Trick-or-treating is the best. There’s nothing like it. It’s the best when you’re a kid. I looked forward to Halloween all year round. I liked it way better than Christmas because there wasn’t some magic, omniscient, cookie-eating presents-master watching my ass and making sure that I was “good”. That’s a lot of pressure, man. The fat guy is always watchin’. Ready to give your ass coal the very second that you decide to play baseball in the living room. But Halloween? Fuck it! Break all shit you want! NO GODS NO MASTERS! As awesome as trick-or-treating is, I’ve come to love giving out candy on Halloween.

Giving out candy is fun and when you’re an old like myself, it’s better than trick-or-treating. I’m 22 and I can’t imagine leaving my mom’s basement to go find strangers and take their candy. I’ll pass, thanks. Plus, when you move around a lot and you don’t have friends to go out with, giving out candy is better than being alone on Halloween.

Getting old and bitter blows but that’s a reality of life. Once you’re an adult, you become cynical. You’ve done your share of terrible things. Worst of all, you have a conscience about the bad shit that you do, unlike when you’re a rotten teenager. Teenagers suck. You can’t convince me otherwise. I went to the best Haunted House in America (according to ABC News) last night and I tell you, it wasn’t nearly as scary as walking into any high school in this country. In America these days, everyone’s got a gun and you’re not even safe from the cops assigned to “protect” the school. I don’t like my odds in a high school. I don’t even like going NEAR high schools.Walking past a high school you’re just askin’ to catch a stray. Fuck that. Fuck high school.

Giving out candy on Halloween is one way it feels like you can redeem yourself as a shitty older person.
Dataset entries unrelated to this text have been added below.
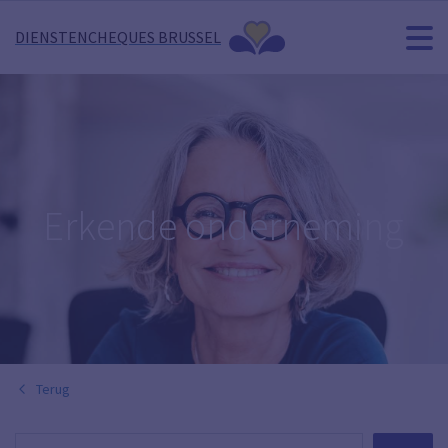
DIENSTENCHEQUES BRUSSEL
Erkende onderneming
Terug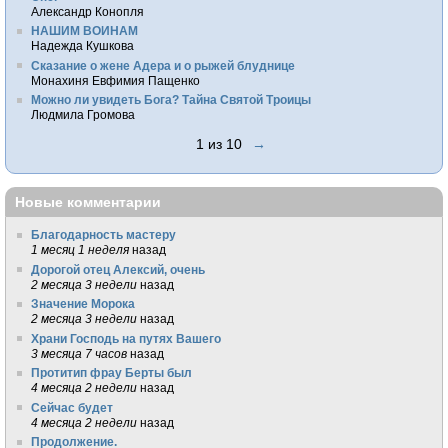
Александр Конопля
НАШИМ ВОИНАМ
Надежда Кушкова
Сказание о жене Адера и о рыжей блуднице
Монахиня Евфимия Пащенко
Можно ли увидеть Бога? Тайна Святой Троицы
Людмила Громова
1 из 10
→
Новые комментарии
Благодарность мастеру
1 месяц 1 неделя
назад
Дорогой отец Алексий, очень
2 месяца 3 недели
назад
Значение Морока
2 месяца 3 недели
назад
Храни Господь на путях Вашего
3 месяца 7 часов
назад
Протитип фрау Берты был
4 месяца 2 недели
назад
Сейчас будет
4 месяца 2 недели
назад
Продолжение.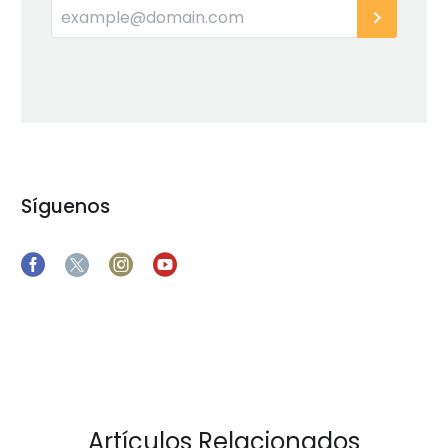
Síguenos
Artículos Relacionados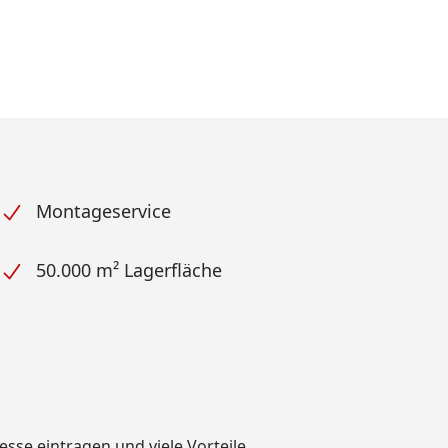
Montageservice
50.000 m² Lagerfläche
dresse eintragen und
viele Vorteile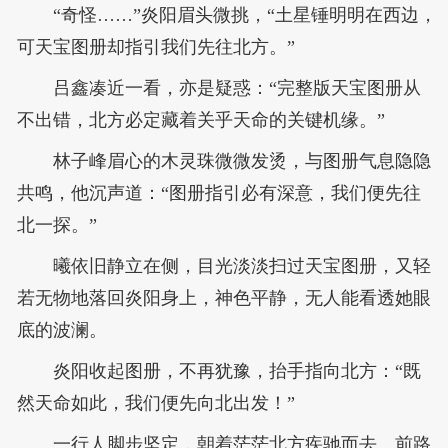
“奇怪……”炎阳眉头微挑，“土星锤明明在西边，
可天宝图册却指引我们先往北方。”
吕鑫凑近一看，亦是疑惑：“完整版天宝图册从
不出错，北方必定藏着关乎天命的关键机缘。”
林子峰眉心的木灵珠微微发烫，与图册气息隐隐
共鸣，他沉声道：“图册指引必有深意，我们便先往
北一探。”
曦依旧静立在侧，目光淡淡扫过天宝图册，又轻
若无物地落回炎阳身上，神色平静，无人能看透她眼
底的波澜。
炎阳收起图册，不再犹豫，抬手指向北方：“既
然天命如此，我们便先向北出发！”
一行人脚步坚定，朝着茫茫北方疾驰而去。前路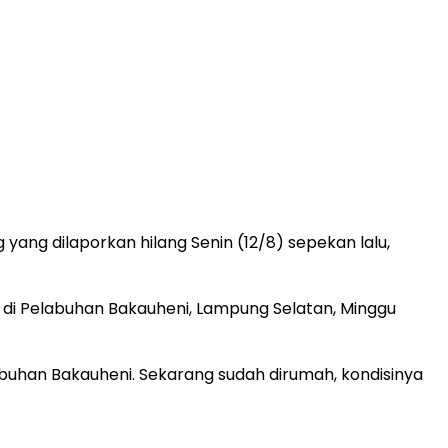
ang dilaporkan hilang Senin (12/8) sepekan lalu,
di Pelabuhan Bakauheni, Lampung Selatan, Minggu
buhan Bakauheni. Sekarang sudah dirumah, kondisinya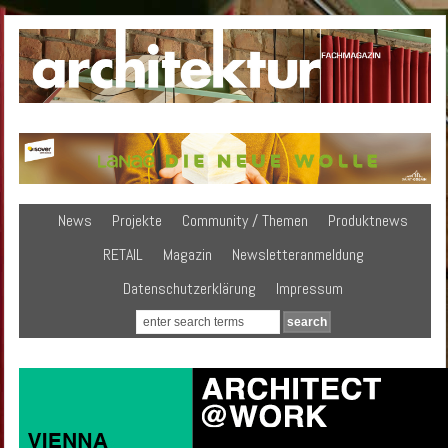
News
Projekte
Community / Themen
Produktnews
RETAIL
Magazin
Newsletteranmeldung
Datenschutzerklärung
Impressum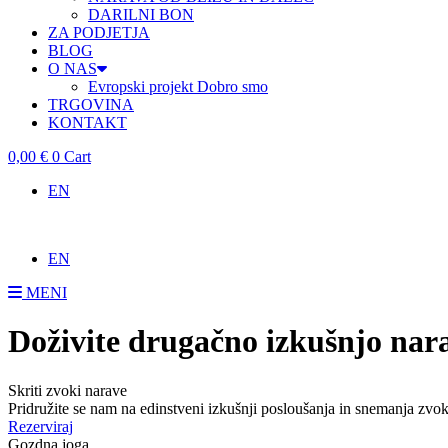
DARILNI BON
ZA PODJETJA
BLOG
O NAS
Evropski projekt Dobro smo
TRGOVINA
KONTAKT
0,00
€
0
Cart
EN
EN
MENI
Doživite drugačno izkušnjo nar
Skriti zvoki narave
Pridružite se nam na edinstveni izkušnji posloušanja in snemanja zvoko
Rezerviraj
Gozdna joga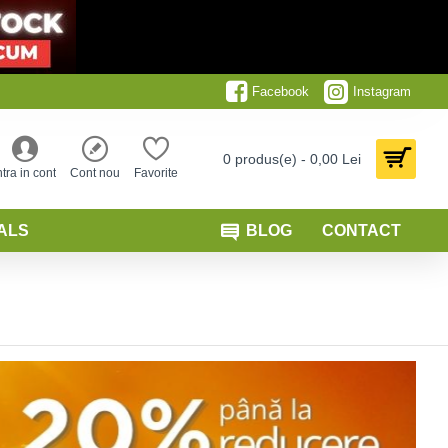
Facebook
Instagram
0 produs(e) - 0,00 Lei
ntra in cont
Cont nou
Favorite
ALS
BLOG
CONTACT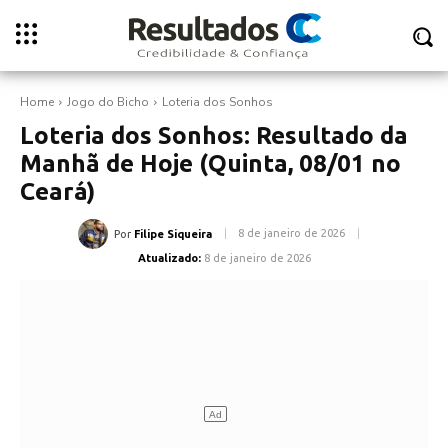
Home
Jogo do Bicho
Loteria dos Sonhos
Loteria dos Sonhos: Resultado da
Manhã de Hoje (Quinta, 08/01 no
Ceará)
8 de janeiro de 2026
Por
Filipe Siqueira
Atualizado:
8 de janeiro de 2026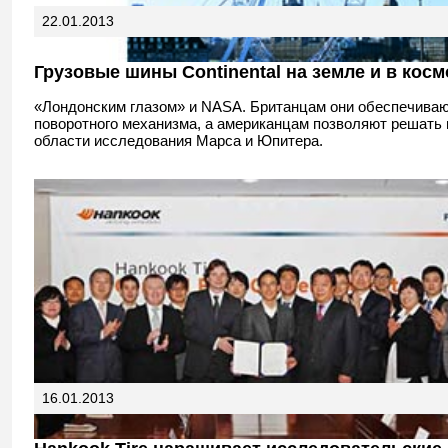
22.01.2013
Грузовые шины Continental на земле и в косм
«Лондонским глазом» и NASA. Британцам они обеспечива
поворотного механизма, а американцам позволяют решать 
области исследования Марса и Юпитера.
16.01.2013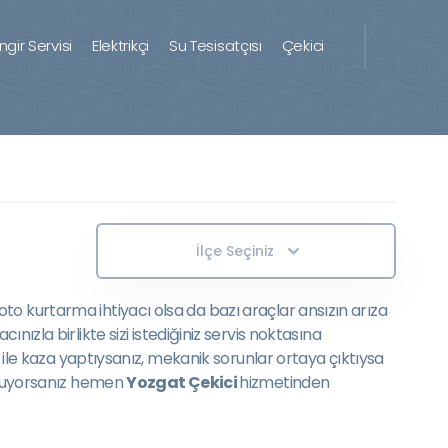
ingir Servisi
Elektrikçi
Su Tesisatçısı
Çekici
İlçe Seçiniz
to kurtarma ihtiyacı olsa da bazı araçlar ansızın arıza
ınızla birlikte sizi istediğiniz servis noktasına
z ile kaza yaptıysanız, mekanik sorunlar ortaya çıktıysa
duyuyorsanız hemen
Yozgat Çekici
hizmetinden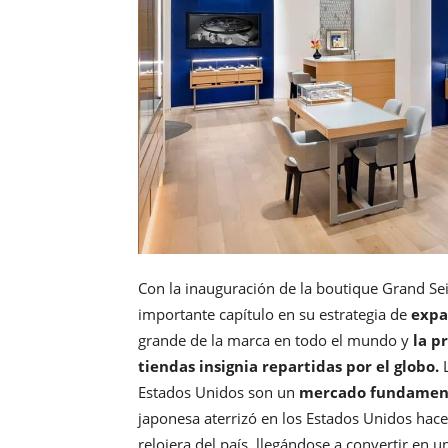
Con la inauguración de la boutique Grand S
importante capítulo en su estrategia de
expa
grande de la marca en todo el mundo y
la p
tiendas insignia repartidas por el globo.
Estados Unidos son un
mercado fundamen
japonesa aterrizó en los Estados Unidos hac
relojera del país, llegándose a convertir en u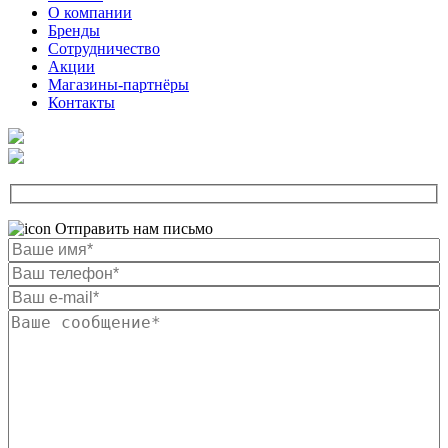
О компании
Бренды
Сотрудничество
Акции
Магазины-партнёры
Контакты
Отправить нам письмо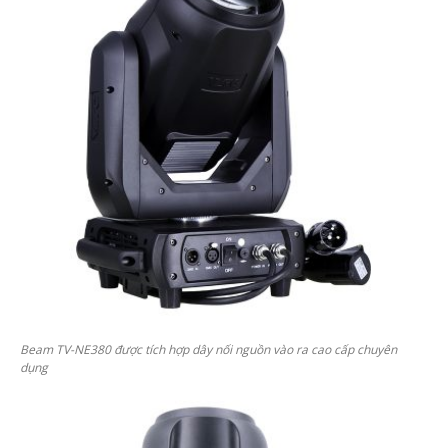
Beam TV-NE380 được tích hợp dây nối nguồn vào ra cao cấp chuyên
dụng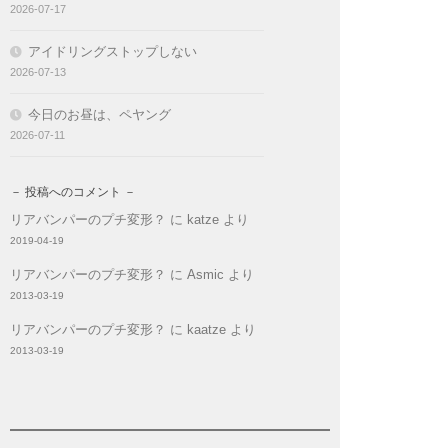
2026-07-17
アイドリングストップしない
2026-07-13
今日のお昼は、ペヤング
2026-07-11
－ 投稿へのコメント －
リアバンパーのプチ変形？
に
katze
より
2019-04-19
リアバンパーのプチ変形？
に
Asmic
より
2013-03-19
リアバンパーのプチ変形？
に
kaatze
より
2013-03-19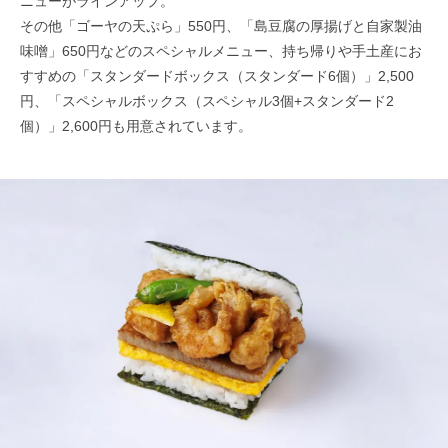
ニューがラインアップ。
その他「ゴーヤの天ぷら」550円、「島豆腐の厚揚げと自家製油
味噌」650円などのスペシャルメニュー、持ち帰りや手土産にお
すすめの「スタンダードボックス（スタンダード6個）」2,500
円、「スペシャルボックス（スペシャル3個+スタンダード2
個）」2,600円も用意されています。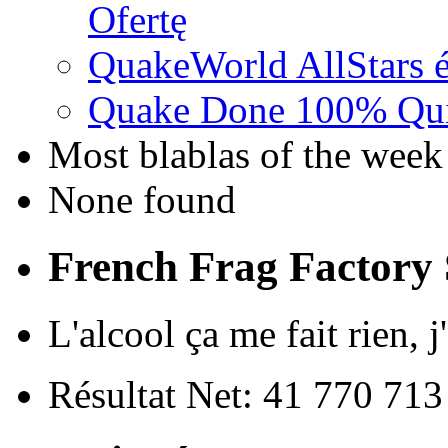
Ofertę
QuakeWorld AllStars é
Quake Done 100% Quic
Most blablas of the week
None found
French Frag Factor
L'alcool ça me fait rien, 
Résultat Net: 41 770 71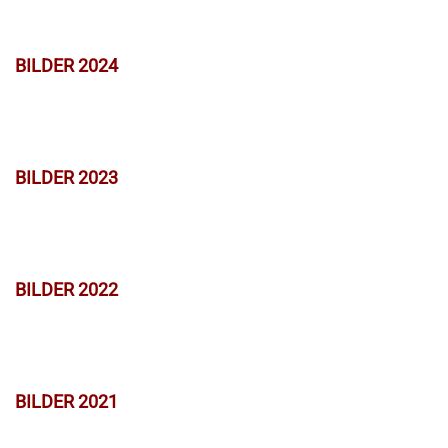
BILDER 2024
BILDER 2023
BILDER 2022
BILDER 2021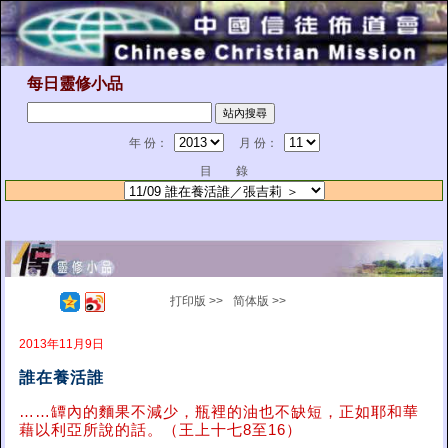
每日靈修小品
年 份：
月 份：
目 錄
打印版 >>
简体版 >>
2013年11月9日
誰在養活誰
……罈內的麵果不減少，瓶裡的油也不缺短，正如耶和華
藉以利亞所說的話。（王上十七8至16）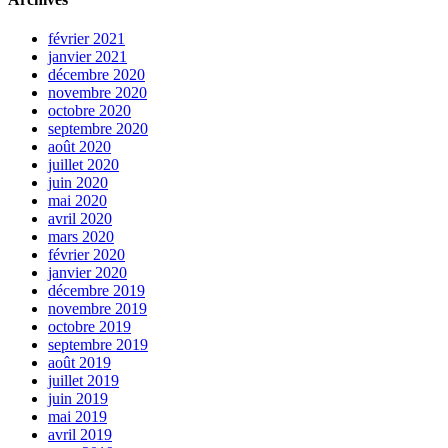
février 2021
janvier 2021
décembre 2020
novembre 2020
octobre 2020
septembre 2020
août 2020
juillet 2020
juin 2020
mai 2020
avril 2020
mars 2020
février 2020
janvier 2020
décembre 2019
novembre 2019
octobre 2019
septembre 2019
août 2019
juillet 2019
juin 2019
mai 2019
avril 2019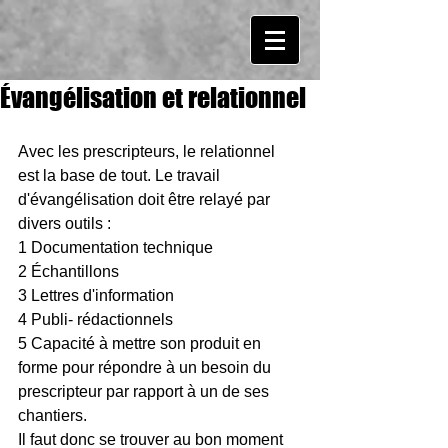
Évangélisation et relationnel
Avec les prescripteurs, le relationnel 
est la base de tout. Le travail 
d'évangélisation doit être relayé par 
divers outils :
1 Documentation technique 
2 Échantillons 
3 Lettres d'information 
4 Publi- rédactionnels 
5 Capacité à mettre son produit en 
forme pour répondre à un besoin du 
prescripteur par rapport à un de ses 
chantiers.
Il faut donc se trouver au bon moment 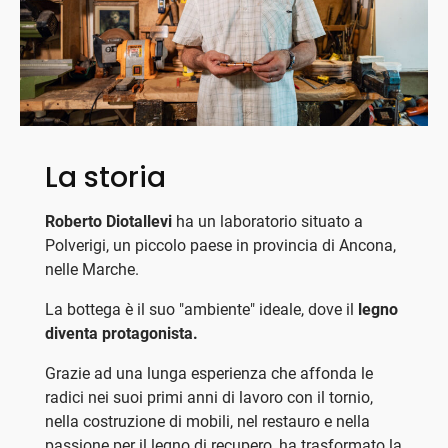
La storia
Roberto Diotallevi
ha un laboratorio situato a
Polverigi, un piccolo paese in provincia di Ancona,
nelle Marche.
La bottega è il suo "ambiente" ideale, dove il
legno
diventa protagonista.
Grazie ad una lunga esperienza che affonda le
radici nei suoi primi anni di lavoro con il tornio,
nella costruzione di mobili, nel restauro e nella
passione per il legno di recupero, ha trasformato la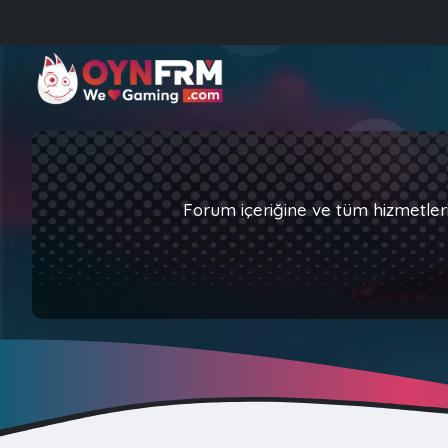
Forum içeriğine ve tüm hizmetler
I don’t wanna seem like a sappy chump but making random neighborhood kids happy is awesome. DO IT FOR THE KIDS! It does actually feel good to make kids happy. If you don’t like making kids happy, do yourself a solid and go to therapy; you’re a danger to yourself and everybody who loves you. The other upside to giving out candy rather than trick-or-treating include the low maintenance aspect of the whole endeavor. Can’t think up a clever costume idea for the night? NO BIGGIE! Just dress kinda funny and you’re good to go. Or just don’t even bother. The kids don’t give two shits about your costume. They just want your candy. Feel guilty about not wearing a costume? Give out more candy! I’ll bet that the kids don’t even notice as you jam a fistful of Kit-Kats into their sacks.

Another cool thing is that you can just sit there and eat candy in the warmth and comfort of your home. Eating candy is the best. And what’s even better is that you can get whatever candy you want! No more dealing with half-assed candy from your crappy, old neighbors, man! You go out and get yourself some grownass man candy! Like Take-5’s! Oh god, so good. I personally try to outdo my neighbors and I want to be known for having the best candy on the block. And if I don’t have the best candy, at the very least, I want to be the dude who gives out the most. I WANT TO BE THE BEST! I can turn literally ANYTHING into a competition. Why should giving out candy be any different?

So tonight if you’re asking yourself if you want to go out or stay in, my recommendation is to buy a BUNCH of your favorite candy, stay home, watch scary movies, invite your friends over or something, and do some good for your community and give the kids in your neighborhood some candy. If you’ve never given out candy before, give it a try! I love it! And seeing all of the wicked cool costumes that kids these days come up with is pretty rad too. Back in my day, everybody was SCREAM. No really, I was born in 1993 and I was like 6 when that movie came out and literally EVERYBODY was Scream for like three straight year of the late 90’s/early 2000’s. EVERYBODY. Happy Halloween, everybody!